This article is the second and final installment describing my efforts to defend my systems from spam. The first article explains some necessary concepts and terminology. This article will dig more into the details of an actual implementation with my mail system. One thing to note is that I used qmail for my mail system (hence the title), but the information in here could apply to just about any email server in production today.
In the previous article, I covered the history and the protocol used by network level spam defenses but not the existing landscape of RBL Providers that supply blocklists. There are quite a few of them out there, and I needed to select one for my system. At first, I polled a few friends to see what they were doing. Most had tried a blocklist at some point.
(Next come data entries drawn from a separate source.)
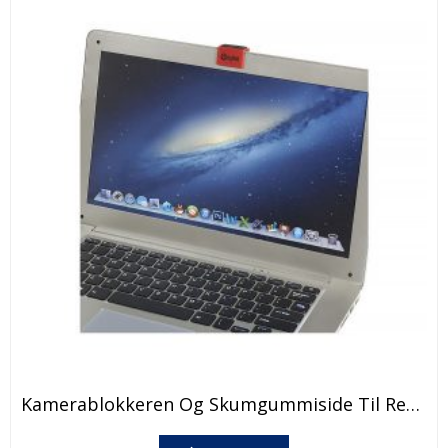
produktsiden
Dette
Kamerablokkeren Og Skumgummiside Til Rengjøring Av Datamaskinskjerm
produktet
har
Dette
flere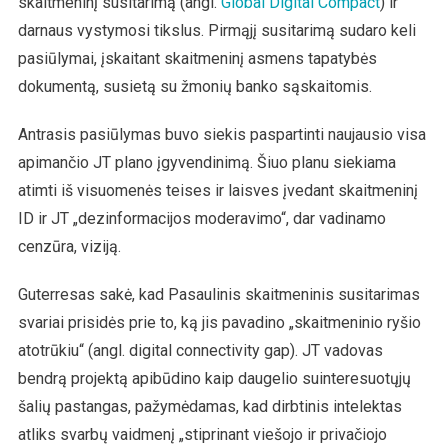
skaitmeninį susitarimą (angl.
Global Digital Compact
) ir
darnaus vystymosi tikslus. Pirmąjį susitarimą sudaro keli
pasiūlymai, įskaitant skaitmeninį asmens tapatybės
dokumentą, susietą su žmonių banko sąskaitomis.
Antrasis pasiūlymas buvo siekis paspartinti naujausio visa
apimančio JT plano įgyvendinimą. Šiuo planu siekiama
atimti iš visuomenės teises ir laisves įvedant skaitmeninį
ID ir JT „dezinformacijos moderavimo“, dar vadinamo
cenzūra, viziją.
Guterresas sakė, kad Pasaulinis skaitmeninis susitarimas
svariai prisidės prie to, ką jis pavadino „skaitmeninio ryšio
atotrūkiu“ (angl. digital connectivity gap). JT vadovas
bendrą projektą apibūdino kaip daugelio suinteresuotųjų
šalių pastangas, pažymėdamas, kad dirbtinis intelektas
atliks svarbų vaidmenį „stiprinant viešojo ir privačiojo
I found that some people mix various blocklists and usually don't trust them enough for their corporate machines. Some switch providers periodically since the quality isn't stable. One friend had to get new blocks of IP addresses for his service since he was in the same network block as a spammer. This form of collateral damage caused him to be very negative about the whole subject.
The biggest problem with a network level defense has been the providers. Although they all conform to the protocol, they vary wildly on what goes into their blocklist database. This is a direct result of how they came to be. Almost all of them are grassroots efforts by individuals or small groups, each with different opinions and policies about how they operate. Some groups are very private and do not disclose much about their members or their policies. Some of them have very sensitive trigger fingers and others do not. Some groups are very aggressive about adding to their lists while others are extremely lax.
Without a good policy and consistent operation, I was leery of letting anybody control my mail server. It is easy to understand why it's important to be cautious about this. No one wants to disrupt their incoming mail. If an RBL provider consistently blocks the wrong hosts, it might take a while to fix. I might have to build my own special list of exceptions to their blocklist. This seemed like the kind of work I didn't want to add to my already long list of duties.
Towards the end of my research, I had one conversation that turned out to be really interesting. I used to work with a guy named Mark Fletcher at eGroups. He had been working on the spam problem for a little while and we'd come to the same conclusions. However, he had decided that he had a new twist and he started a service called Trustic to provide it.
Fletcher decided to build a trust network for email servers on the Internet. Trust networks are becoming a popular technique for getting good results out of systems that could potentially include untrustworthy individuals (such as spammers). The best and most impressive examples of trust networks today are eBay, Google, and Advogato.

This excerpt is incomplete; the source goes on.